Convolution with cuDNN

I’m just looking through the docs for cuDNN, particularly the cudnnGetConvolutionForwardAlgorithm() function. It states that an error of CUDNN_STATUS_BAD_PARAM will be returned if the size of feature maps in the input and output differ. How is it possible to perform a convolution with 64 channels against a 3 input RGB? It seems to infer that this isn’t possible with the convolution implementation in cuDNN.

Am I misreading this?

Okay, so I’m assuming that cudnnSetConvolutionNdDescriptor() needs to participate in this solution. A single filter matches the same input feature map size (in this case 3 for each R, G, B channel), and multiple filters need to be created (in this case 64 for each output feature map). Can I apply a descriptor initialized via cudnnSetConvolutionNdDescriptor() to a convolution op which results in a single 3 * 64 tensor? I’m assuming that cudnnConvolutionForward() is smart enough to recognize this?

Thinking out loud here…

// Filter
int filterDims[3] = { 64, 3, 3 }; // channels = 64, kernel w=h=3
cudnnSetFilterNdDescriptor(filterDesc, 3, filterDims);

// Convolution
int padding[3] = { 0, 0, 0 }; // z, y, x
int stride[3] = { 1, 1, 1 }; // z, y, x
int upscale[3] = { 1, 1, 1 }; / z, y, x
cudnnSetConvolutionNdDescriptor(convDescr, 3, padding, stride, upscale, CUDNN_CROSS_CORRELATION);

You are reading it correct. The kernel dimensions must match the input dimensions. If you’re thinking of a typical convolutional layer in a deep neural network, it’s a repeated operation. Please read here for more detail: Adit Deshpande – Engineering at Forward | UCLA CS '19

Practically, the cuDNN code in MXnet is a decent example on implementation. From incubator-mxnet/cudnn_convolution-inl.h at 5b99b25e5f6ab3a20c7bcf4821a6af0a1a95f823 · apache/incubator-mxnet · GitHub

Ln 426-440

CUDNN_CALL(cudnnSetFilterNdDescriptor(filter_desc_,
                                          dtype_,
                                          CUDNN_TENSOR_NCHW,
                                          static_cast<int>(wshape.ndim()),
                                          CastTShapeToIntPtr(wshape, &wshape_buffer)));
      #else
      LOG(FATAL) << "Only support CUDNN V5 for 3D convolution";
      #endif
      CUDNN_CALL(cudnnSetConvolutionNdDescriptor(forward_conv_desc_,
                                               3,
                                               param_pad_.data(),
                                               param_stride_.data(),
                                               param_dilate_.data(),
                                               CUDNN_CROSS_CORRELATION,
                                               cudnn_forward_compute_type));

Thanks for the reply, bostontam.

So in order to apply the multiple 3 channel filters during the convolution forward operation (with resulting, eg, 64 feature maps), I would use cudnnSetFilterNdDescriptor() to create a filter with shape dimensions (K, C, H, W), where K => feature maps, C => input channels, H => kernel height, W => kernel width? The output tensor created with dimensions (N, K, C, H, W)? Where N = number of images.

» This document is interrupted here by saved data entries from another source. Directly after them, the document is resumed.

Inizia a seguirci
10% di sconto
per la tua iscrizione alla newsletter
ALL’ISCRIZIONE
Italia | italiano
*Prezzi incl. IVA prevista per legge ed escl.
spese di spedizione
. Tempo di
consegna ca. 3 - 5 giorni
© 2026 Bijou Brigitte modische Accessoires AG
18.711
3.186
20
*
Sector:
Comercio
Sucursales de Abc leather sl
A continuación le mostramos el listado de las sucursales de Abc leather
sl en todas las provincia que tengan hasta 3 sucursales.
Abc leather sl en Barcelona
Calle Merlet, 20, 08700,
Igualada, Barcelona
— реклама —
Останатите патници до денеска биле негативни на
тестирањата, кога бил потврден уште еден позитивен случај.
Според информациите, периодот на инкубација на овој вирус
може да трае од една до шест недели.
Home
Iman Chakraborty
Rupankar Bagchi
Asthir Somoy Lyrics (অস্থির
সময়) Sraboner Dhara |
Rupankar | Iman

Eg to apply a 3x3 convolution with 64 resulting feature maps, to a 3 channel tensor, I would use the dimensions:
cudnnSetFilterNdDescriptor() => K = 64, C = 3, H = 3, W = 3
cudnnSetTensorNdDescriptor() => N = 1, K = 64, C = 3, H = output height, W = output width

Is this a valid assumption?

Just to clarify, a convolution over a 3 channel tensor (RGB image), with 64 filters of size 3x3, would be performed with:

A 4d input tensor, cudnnSetTensor4dDescriptor() => n => 1, c => 3, h = 128, w = 128
A 4D filter, cudnnSetFilter4dDescriptor() => k => 64, c => 3, h => 3, w => 3
A 3D convolution, cudnnSetConvolutionNdDescriptor()
A 5D output tensor, cudnnSetTensorNdDescriptor() => dims => [ 1, 64, 3, 126, 126 ] => [ n, k, c, h, w ]

Surely someone in the world has got some idea how to use cuDNN? Is it that unsupported that nobody is actually using this library anymore?

Okay, ignore all of this. ;) I had somehow convinced myself that a convolution (w=3, h=3), with 64 output features applied to a 3 channel tensor input (RGB), would result in a 64*3 channel output tensor.

Each 3 channel filter applied to a 3 channel tensor does not result in a 3 channel output from this filter, it results in a single channel (eg, feature) output. Therefore, the result is a 64 channel tensor, not a 64*3 channel tensor.

I could slap myself.